As a government lawyer, John Roberts Jr. contributed to one of the Supreme Court's most cold-blooded death penalty decisions. As its chief justice, what would he do about it?

Assuming his confirmation, he will have the opportunity. A Tennessee death row appeal the court accepted for argument in the coming term poses the question of whether DNA evidence of a prisoner's innocence should entitle him to a new trial.

Most Americans who aren't lawyers would be shocked that the answer is even in doubt. But to the legal system, rules and deadlines are often more important than simple justice. In a split decision, the 6th U.S. Circuit Court of Appeals ruled against Paul Gregory House because his lawyers had not challenged certain circumstantial evidence when it was timely to do so - that is, during his trial for rape and murder.
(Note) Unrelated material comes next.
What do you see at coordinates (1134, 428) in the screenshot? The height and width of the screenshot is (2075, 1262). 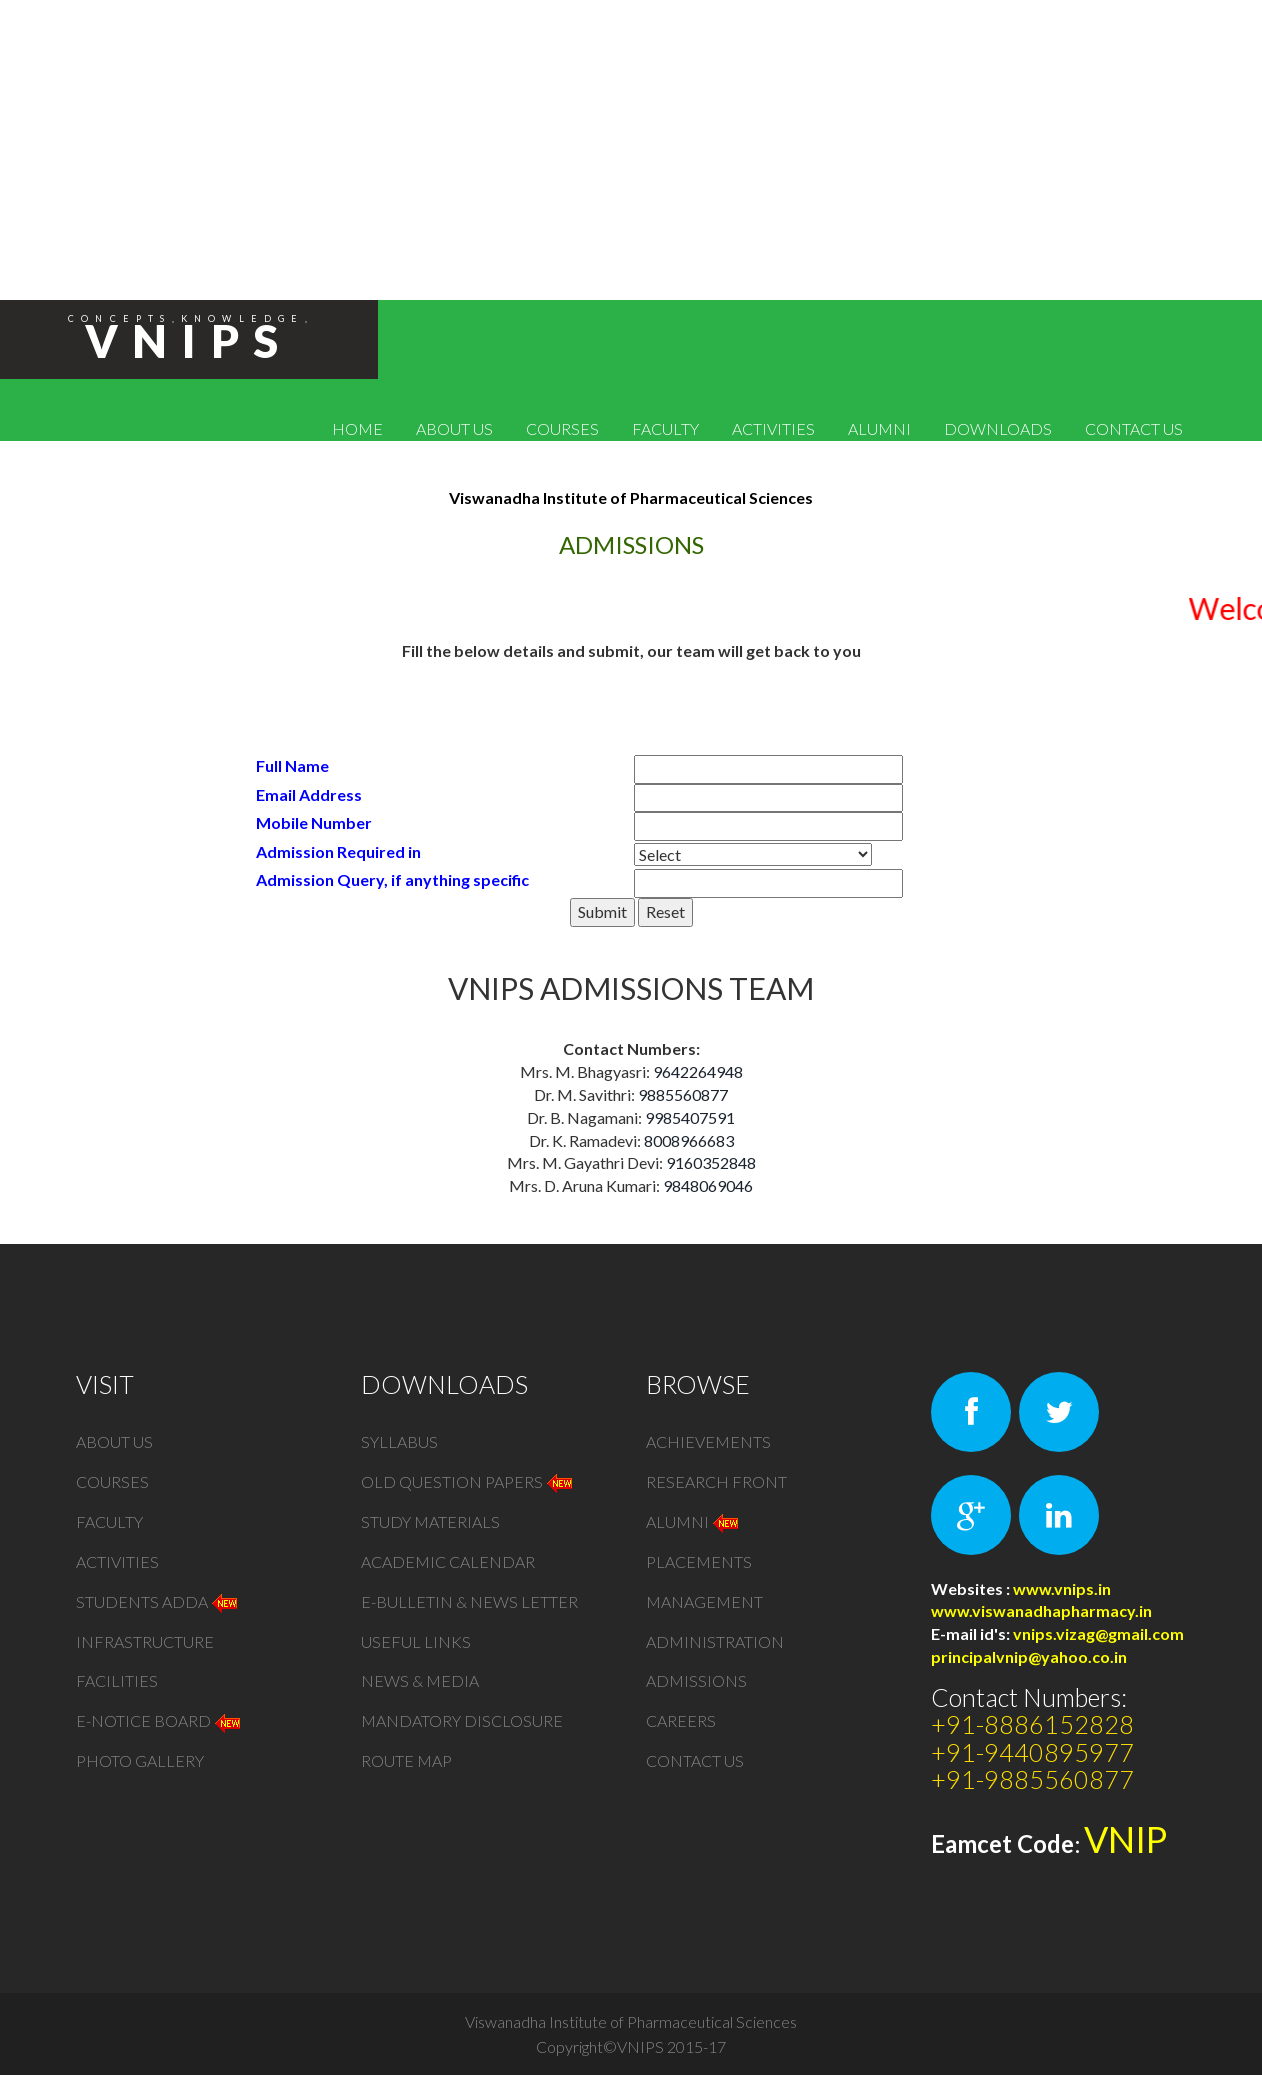 I see `CONTACT US` at bounding box center [1134, 428].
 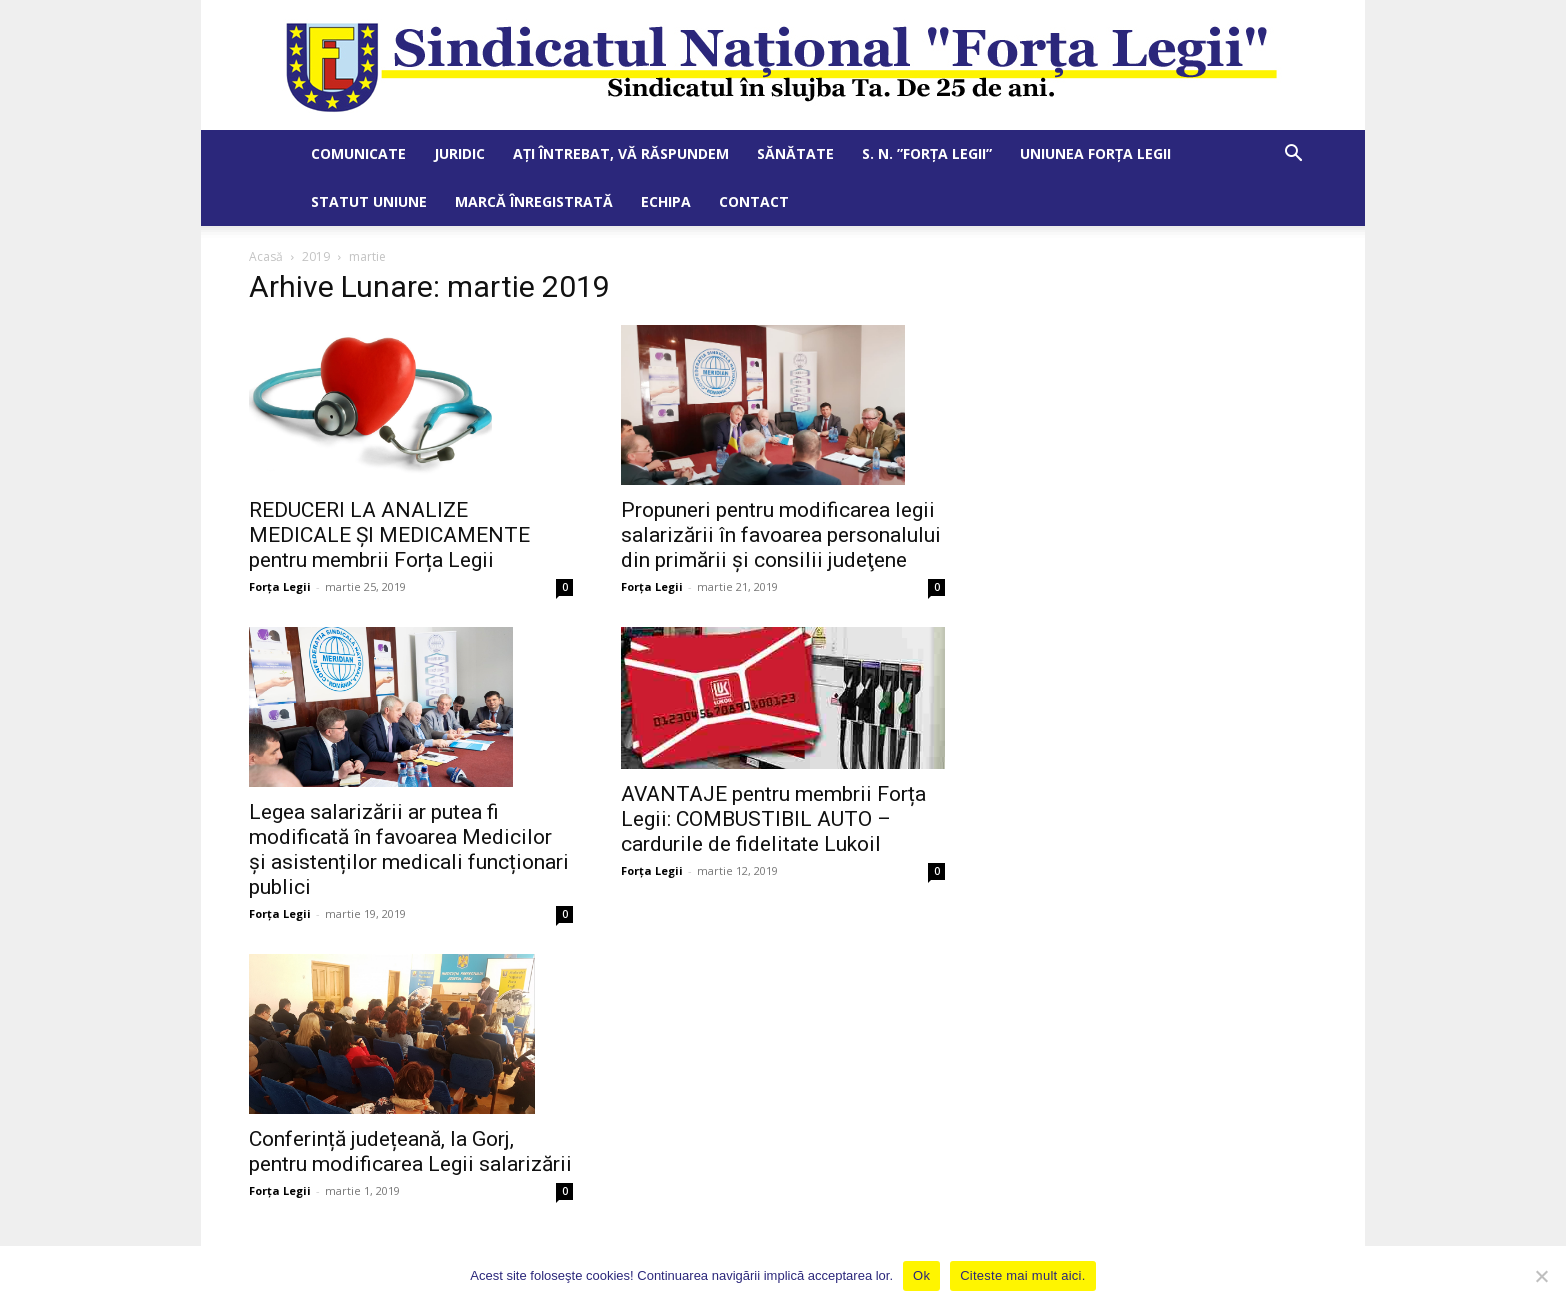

The key evidence was a semen sample consistent with House's blood type, which the DNA testing now shows to have come from the victim's husband. Does that prove House innocent? Not necessarily, but a jury should decide.

One of the Supreme Court precedents the 6th Circuit cited was the 1993 case of Leonel Herrera, who was executed for the deaths of two Texas police officers. A decision written by the late Chief Justice William Rehnquist held that it was too late for Herrera to present evidence that his deceased brother was the killer. This was the case in which Justice Harry Blackmun penned his memorable dissent, "The execution of a person who can show that he is innocent comes perilously close to simple murder."

As deputy solicitor general in the first Bush administration, Roberts co-signed a brief urging the court to rule that Hererra's claim came too late. Sens. Richard Durbin and Patrick Leahy reminded him of it during Roberts' confirmation hearing. Although he continued to insist that the issue was about multiple appeals, not actual innocence, Roberts did not appear entirely comfortable with his defense. More important, he acknowledged that it was "quite different from a claim, for example, of the DNA evidence," which is exactly the issue in House's appeal.

DNA testing already has liberated 162 prisoners. But others who might be freed remain trapped in procedural rules that are inconsistent with the ends of justice.

Durbin and Leahy obviously got Roberts' attention. It remains to be seen whether they got to his heart.